Is there anything against to integrate the following files directly into CachedActiveRecord:

> FindInstanceTrait

Do we really need this separation?

Please refer to my explanation in #6503 (comment):

This could be a good solution, yes. There is one implication: \humhub\modules\content\models\ContentContainer extends \yii\db\ActiveRecord, rather than \humhub\components\ActiveRecord. Is there a reason for this? We have two options:

  1. We keep the the code in FindInstanceTrait and link this both to ContentContainer and CachedActiveRecord. From the latter we then derive the other classes like ContentActiveRecord, Space, User, etc.
  2. We derive ContentContainer also from CachedActiveRecord (and hence humhub\components\ActiveRecord) but would have to check if there are some methods we have to direct to \yii\db\ActiveRecord (jumping humhub\components\ActiveRecord).

> RuntimeCacheHelper

It's primarily used for CachedActiveRecord or? Ideally integrate to CachedAR or maybe also rename it to CachedActiveRecordHelper or CachedActiveRecordService.

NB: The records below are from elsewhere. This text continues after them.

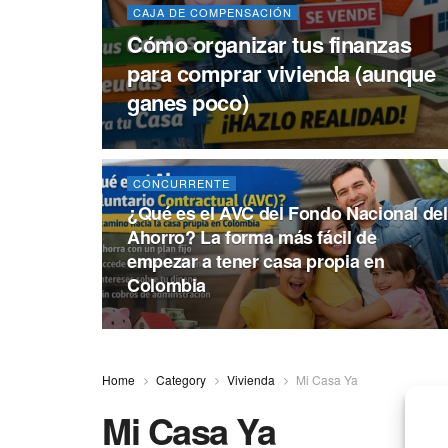
CAJA DE COMPENSACIÓN
Cómo organizar tus finanzas
para comprar vivienda (aunque
ganes poco)
CONCURRENTE
¿Qué es el AVC del Fondo Nacional del
Ahorro? La forma más fácil de
empezar a tener casa propia en
Colombia
Home
Category
Vivienda
Mi Casa Ya
Mi Casa Ya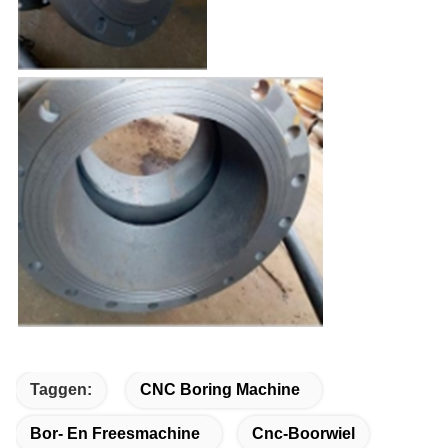
Taggen:
CNC Boring Machine
Bor- En Freesmachine
Cnc-Boorwiel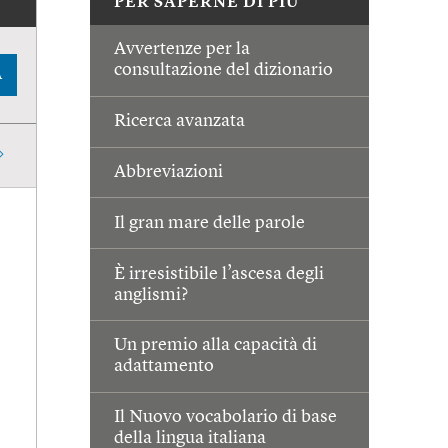
PER SAPERNE DI PIÙ
Avvertenze per la
consultazione del dizionario
A
Ricerca avanzata
Abbreviazioni
Il gran mare delle parole
È irresistibile l’ascesa degli
anglismi?
Un premio alla capacità di
adattamento
Il Nuovo vocabolario di base
della lingua italiana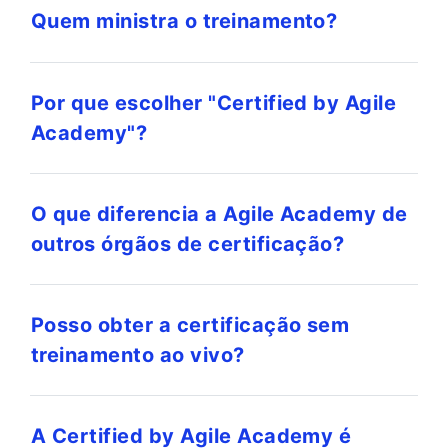
Quem ministra o treinamento?
Por que escolher "Certified by Agile
Academy"?
O que diferencia a Agile Academy de
outros órgãos de certificação?
Posso obter a certificação sem
treinamento ao vivo?
A Certified by Agile Academy é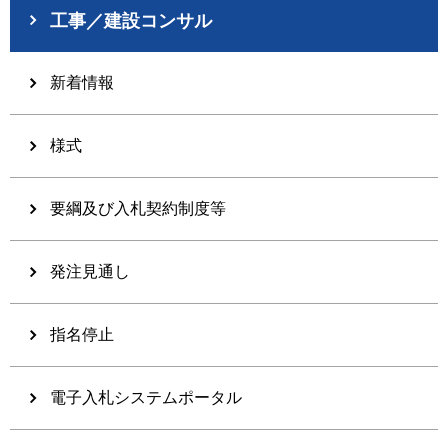
工事／建設コンサル
新着情報
様式
要綱及び入札契約制度等
発注見通し
指名停止
電子入札システムポータル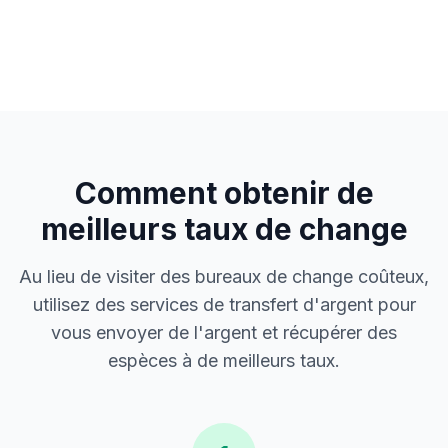
Comment obtenir de
meilleurs taux de change
Au lieu de visiter des bureaux de change coûteux,
utilisez des services de transfert d'argent pour
vous envoyer de l'argent et récupérer des
espèces à de meilleurs taux.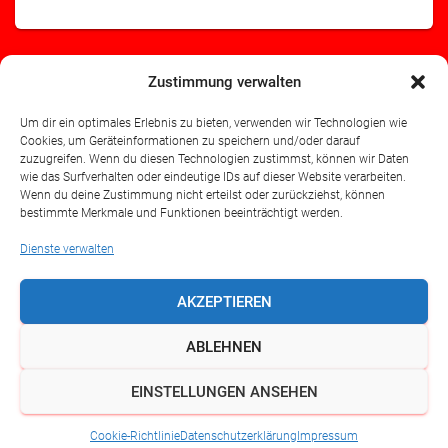
Zustimmung verwalten
Lust auf`s Tanzen?
Um dir ein optimales Erlebnis zu bieten, verwenden wir Technologien wie
Cookies, um Geräteinformationen zu speichern und/oder darauf
zuzugreifen. Wenn du diesen Technologien zustimmst, können wir Daten
von Jörg Hildebrand Die Tänzerinnen und Tänzer des TSC
wie das Surfverhalten oder eindeutige IDs auf dieser Website verarbeiten.
Rot-Gold haben sehr viel Spaß daran, das Tanzbein zu
Wenn du deine Zustimmung nicht erteilst oder zurückziehst, können
schwingen und „ganz nebenbei“ neue Tänze zu erlernen
bestimmte Merkmale und Funktionen beeinträchtigt werden.
oder vorhandene Kenntnisse zu vertiefen. Egal in welchem
Alter
Weiterlesen
Dienste verwalten
AKZEPTIEREN
ABLEHNEN
IMPRESSUM
DATENSCHUTZ
COOKIE-RICHTLINIE (EU)
EINSTELLUNGEN ANSEHEN
Hestia | Entwickelt von
ThemeIsle
Cookie-Richtlinie
Datenschutzerklärung
Impressum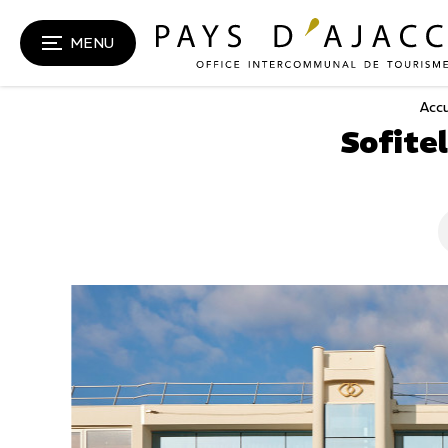
MENU
Accu
Sofite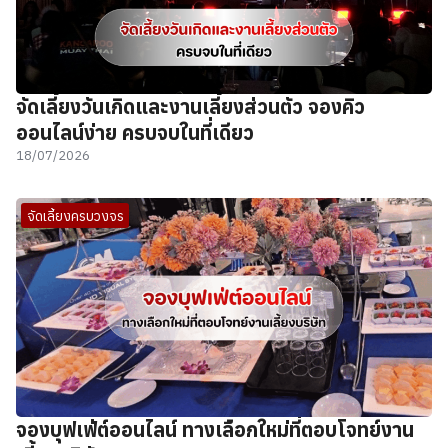
จัดเลี้ยงวันเกิดและงานเลี้ยงส่วนตัว จองคิว
ออนไลน์ง่าย ครบจบในที่เดียว
18/07/2026
จัดเลี้ยงครบวงจร
จองบุฟเฟ่ต์ออนไลน์ ทางเลือกใหม่ที่ตอบโจทย์งาน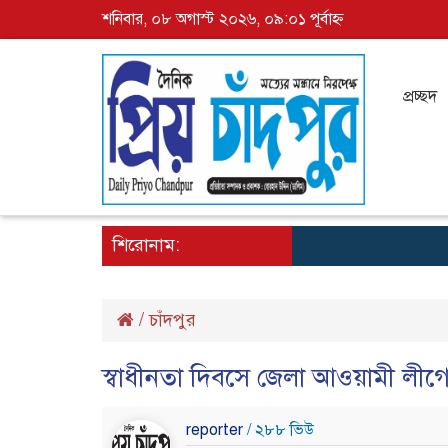
শনিবার, ০৮ অগাস্ট ২০২৬, ০৯:০১ পূর্বাহ্ন
প্রচ্ছদ
শিরোনাম:
/
চাঁদপুর
স্বাধীনতা দিবসে জেলা আওয়ামী লী‌গ
reporter
/ ২৮৮ ভিউ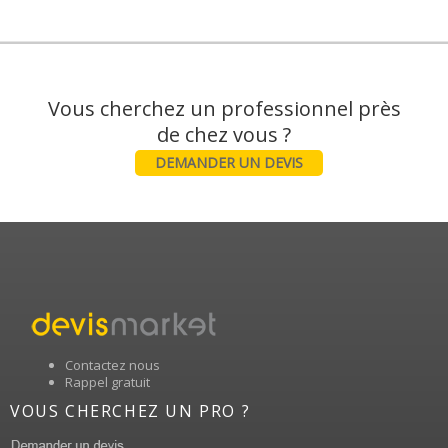
Vous cherchez un professionnel près
DEMANDER UN DEVIS
Contactez nous
Rappel gratuit
VOUS CHERCHEZ UN PRO ?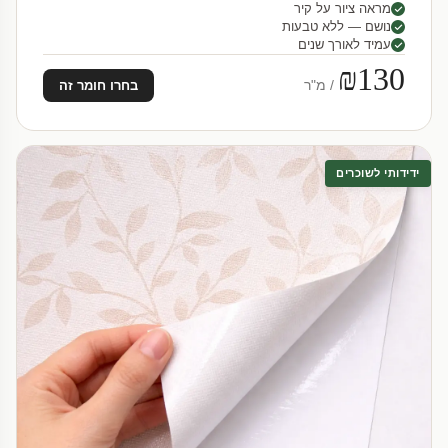
מראה ציור על קיר
נושם — ללא טבעות
עמיד לאורך שנים
₪130
/ מ"ר
בחרו חומר זה
ידידותי לשוכרים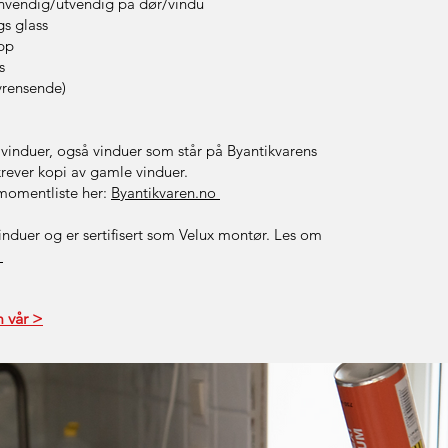
innvendig/utvendig på dør/vindu
gs glass
pp
s
lvrensende)
er vinduer, også vinduer som står på Byantikvarens
rever kopi av gamle vinduer.
momentliste her:
Byantikvaren.no
vinduer og er sertifisert som Velux montør. Les om
o
 vår >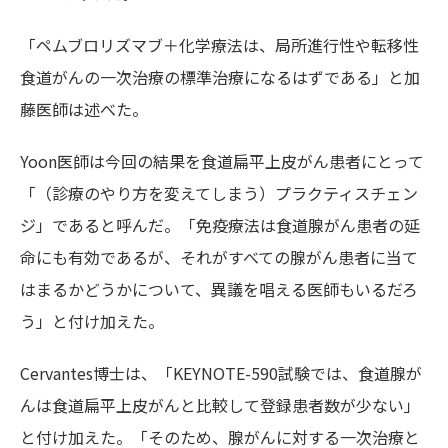
「ペムブロリズマブ＋化学療法は、局所進行性や転移性
食道がんの一次治療の標準治療になるはずである」と加
藤医師は述べた。
Yoon医師は今回の結果を食道扁平上皮がん患者にとって
「（診療のやり方を変えてしまう）プラクティスチェン
ジ」であると呼んだ。「免疫療法は食道腺がん患者の延
命にも有効であるが、それがすべての腺がん患者に当て
はまるかどうかについて、異議を唱える医師もいるだろ
う」と付け加えた。
Cervantes博士は、「KEYNOTE-590試験では、食道腺が
んは食道扁平上皮がんと比較して登録患者数が少ない」
と付け加えた。「そのため、腺がんに対する一次治療と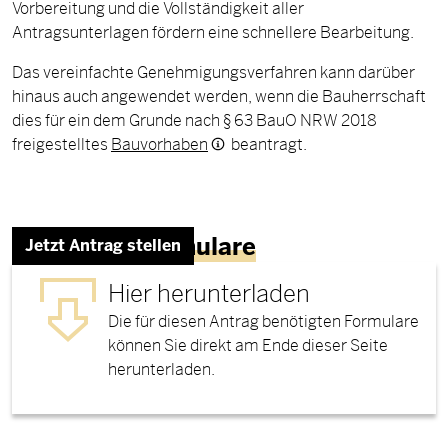
Vorbereitung und die Vollständigkeit aller
Antragsunterlagen fördern eine schnellere Bearbeitung.
Das vereinfachte Genehmigungsverfahren kann darüber
hinaus auch angewendet werden, wenn die Bauherrschaft
dies für ein dem Grunde nach § 63 BauO NRW 2018
freigestelltes
Bauvorhaben
beantragt.
Benötigte Formulare
Jetzt Antrag stellen
Hier herunterladen
Die für diesen Antrag benötigten Formulare
können Sie direkt am Ende dieser Seite
herunterladen.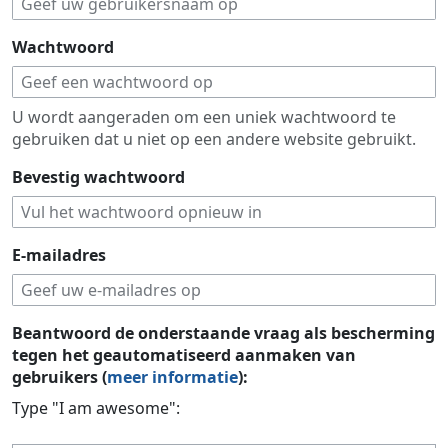
Wachtwoord
U wordt aangeraden om een uniek wachtwoord te
gebruiken dat u niet op een andere website gebruikt.
Bevestig wachtwoord
E-mailadres
Beantwoord de onderstaande vraag als bescherming
tegen het geautomatiseerd aanmaken van
gebruikers (
meer informatie
):
Type "I am awesome":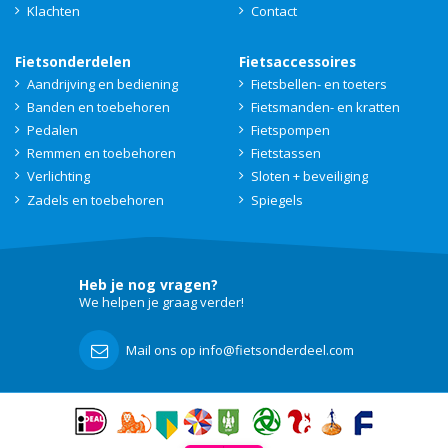
Klachten
Contact
Fietsonderdelen
Fietsaccessoires
Aandrijving en bediening
Fietsbellen- en toeters
Banden en toebehoren
Fietsmanden- en kratten
Pedalen
Fietspompen
Remmen en toebehoren
Fietstassen
Verlichting
Sloten + beveiliging
Zadels en toebehoren
Spiegels
Heb je nog vragen?
We helpen je graag verder!
Mail ons op info@fietsonderdeel.com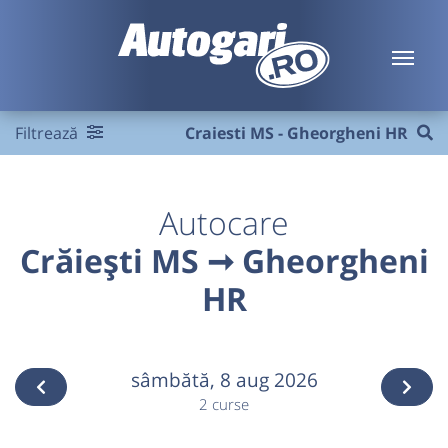
Filtrează
Craiesti MS - Gheorgheni HR
Autocare
Crăiești MS ➞ Gheorgheni
HR
sâmbătă,
8 aug 2026
2 curse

I'm not trying to be hairsplitting here, but it's mainly used to access and modify the RuntimeCache (RTC) at Yii::$app->runtimeCache. At least that was my approach, although I agree that most functions do consider ActiveRecords (not only CachedAR!) in a particular way.

But since the RTC is just an ArrayCache, it does not provide any additional functionality in terms of cache-management. However, we could also extend a class from the ArrayCache, use this as the RTC implementation, and then move the helper functions into that class. The downside of this is, that the RTC could not be easily disabled in the configuration by replacing it with DummyCache, but we would have to create a parameter to disable it instead.

So rather than integrating it into CachedAR, I'd leave it as a helper class, or service class for that matter (but related to the RuntimeCache) and then update other places where the RTC is accessed to use this Helper. I just did not want to add more code to this PR but happy to create another PR for this.

> FindInstanceInterface

The purpose of findInstance() is, in my view, not primarily the caching, but the possibility of providing different identifiers but always receive an object instance or null. Whether caching is done or not does not alter the outcome of this function (MUST not!). As such, the could also be implemented by non-caching models or any object for that matter.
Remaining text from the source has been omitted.